A New Way To Spy On Microbes
A new invention may allow us to follow microbial life one cell at a time
The concept of watching individuals is not a new one. There are already several ways to locate a person and track his or her movements. But the same cannot be said for microbes. The ability to track a single bacterium as it lives is much harder than it seems. Among a population of billions or even trillions, any effort to hone in on one specific member presents a significant challenge. For one, they all generally look alike. They also tend to group in clumps making isolation in situ nearly impossible. Then there is the presence of dead cells; they can still retain the same shape and structure long after they have become inactive.
Despite the odds against the objective, a team of German researchers may have solved the problem. Last week, they provided the first glimpse into a single-bacterium tracking system. Using a combination of microscopy and software, they were able to demonstrate how a single cell can be identified, recognized, and eventually stalked until it is no longer viable.
The group focused on a single species, Bacillus amyloliquefaciens FZB42. The bacterium is an environmental species with the capability to produce several functional byproducts useful to humans including antimicrobials and agents for plant pathogen control. The strain is easy to grow and can be cultured quite efficiently in batch fermentation.
Although ease of growth was a main factor in the choice of B. amyloliquefaciens, the authors chose this strain for an entirely different characteristic. The bacterium is motile thanks to a flagellum. This particular trait provided the ability to track the bacterium over time as a function of its movement. It also gave the authors a simple means to determine if cells were alive or dead.
The process for analysis was relatively simple in design. The team grew the bacteria in a fermenter and then at times, took samples for imaging. Visualization was performed in a unique flow cell with the capability of changing the thickness of the cell. This provided not only the ability to control the number of bacteria entering the area but also the shear force to ensure the flagella were not inadvertently chopped off.

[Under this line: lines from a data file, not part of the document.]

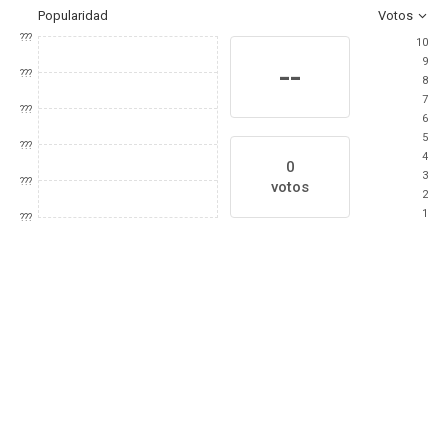
Popularidad
Votos
???
10
9
--
???
8
7
???
6
5
???
4
0
3
???
votos
2
1
???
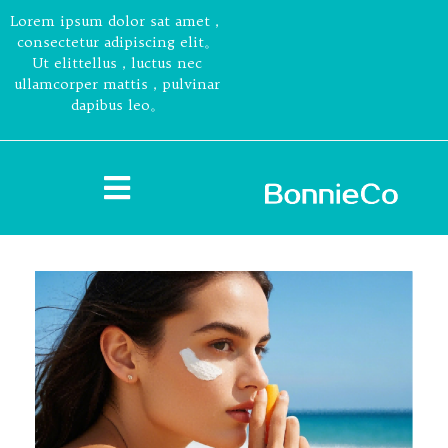
Lorem ipsum dolor sat amet，
consectetur adipiscing elit。
Ut elittellus，luctus nec
ullamcorper mattis，pulvinar
dapibus leo。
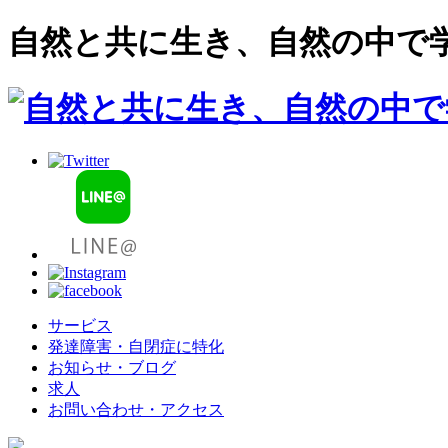
自然と共に生き、自然の中で
サービス
発達障害・自閉症に特化
お知らせ・ブログ
求人
お問い合わせ・アクセス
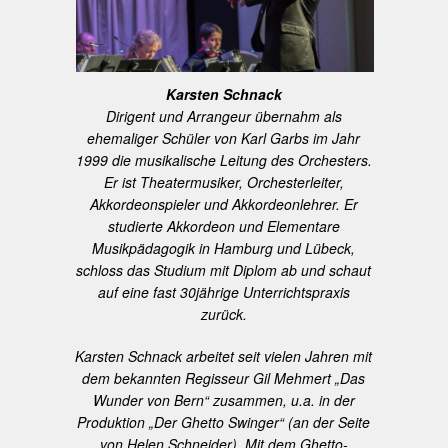
Karsten Schnack
Dirigent und Arrangeur übernahm als
ehemaliger Schüler von Karl Garbs im Jahr
1999 die musikalische Leitung des Orchesters.
Er ist Theatermusiker, Orchesterleiter,
Akkordeonspieler und Akkordeonlehrer. Er
studierte Akkordeon und Elementare
Musikpädagogik in Hamburg und Lübeck,
schloss das Studium mit Diplom ab und schaut
auf eine fast 30jährige Unterrichtspraxis
zurück.
Karsten Schnack arbeitet seit vielen Jahren mit
dem bekannten Regisseur Gil Mehmert „Das
Wunder von Bern“ zusammen, u.a. in der
Produktion „Der Ghetto Swinger“ (an der Seite
von Helen Schneider). Mit dem Ghetto-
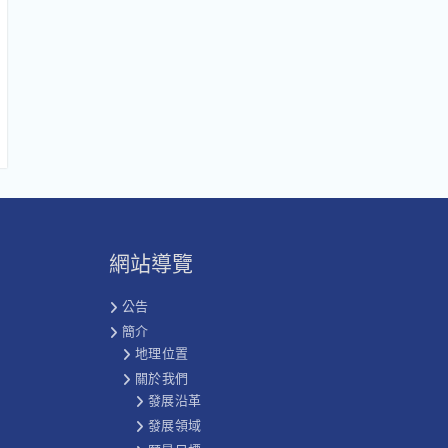
網站導覽
公告
簡介
地理位置
關於我們
發展沿革
發展領域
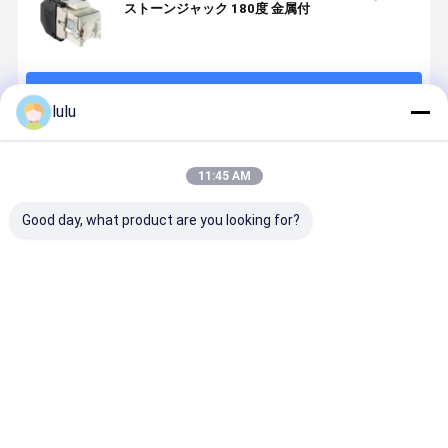
ストーンジャック 180度 金属付
続行
lulu
推薦されたプロダクト
11:45 AM
Good day, what product are you looking for?
ANSHI AMP-
RJ45 キストー
信頼性の高い
象牙Cat5e
TWIST SLX シ
ン ジャック イ
ネットワーク
Rj45の穿
リーズ モジュ
ンライン カッ
接続のための
ジャック/A
ラー ジャック
プラー CAT6
RJ45キースト
Toolless
カテゴリ 6A シ
FTP/STP
ーンジャック
ジャックの
ベストプライス
ベストプライス
ベストプライス
ベストプラ
ールド付き 4
8P8C 女性から
180度
張り
ペア、ダスト
女性へ キスト
CAT6/CAT6A
カバーなし
ーン CAT 6 ジ
UTP
ャック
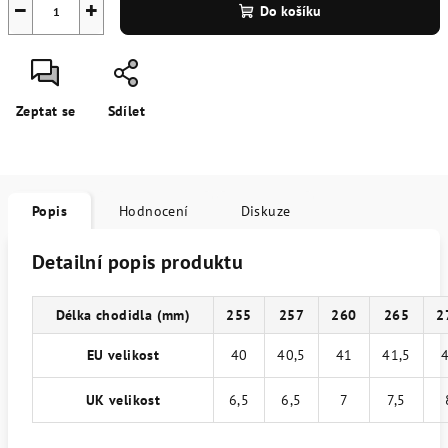
−
+
Do košíku
Zeptat se
Sdílet
Popis
Hodnocení
Diskuze
Detailní popis produktu
Délka chodidla (mm)
255
257
260
265
2
EU velikost
40
40,5
41
41,5
UK velikost
6,5
6,5
7
7,5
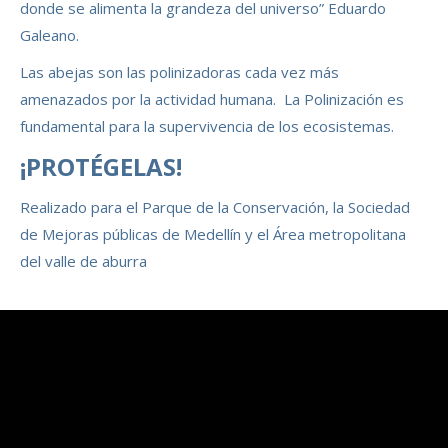
donde se alimenta la grandeza del universo” Eduardo
Galeano.
Las abejas son las polinizadoras cada vez más
amenazados por la actividad humana. La Polinización es
fundamental para la supervivencia de los ecosistemas.
¡PROTÉGELAS!
Realizado para el Parque de la Conservación, la Sociedad
de Mejoras públicas de Medellín y el Área metropolitana
del valle de aburra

The pictures were taken with a camera which took 15 images over a half -second. The overall result would show either living and moving bacteria or ones incapable of motility and thus considered dead. The camera could also provide other calculable information such as cell shape and size. This aided in identifying those single cells and ensured any observed movement was due to the cell, not the environment.
When the system was in place, the team attempted to identify the cells and whether they were alive or dead. The results were as expected. They could easily identify single living cells based on motility. Even more beneficial was the ability to identify the bacteria regardless of the turbidity of the solution. In a fermentation environment, the liquid will become denser over time and could interfere with the observations. Yet there was no such trouble in this case.
But visualization was only one part of the tracking. The other was to link up the movement, cell size and shape to another critical factor, metabolic state. In a fermentation environment, this is critical to ensure production is consistently at its highest level. Changes in metabolism can directly affect the performance of the system. The team was able to correlate the velocity of motility to the various stages of bacterial growth. Lower motility meant a lower level of performance and the need to reinstate harmony in the culture. The result provided an overview of the entire population without having to perform a number of tests. One look was all they needed to detect any trouble.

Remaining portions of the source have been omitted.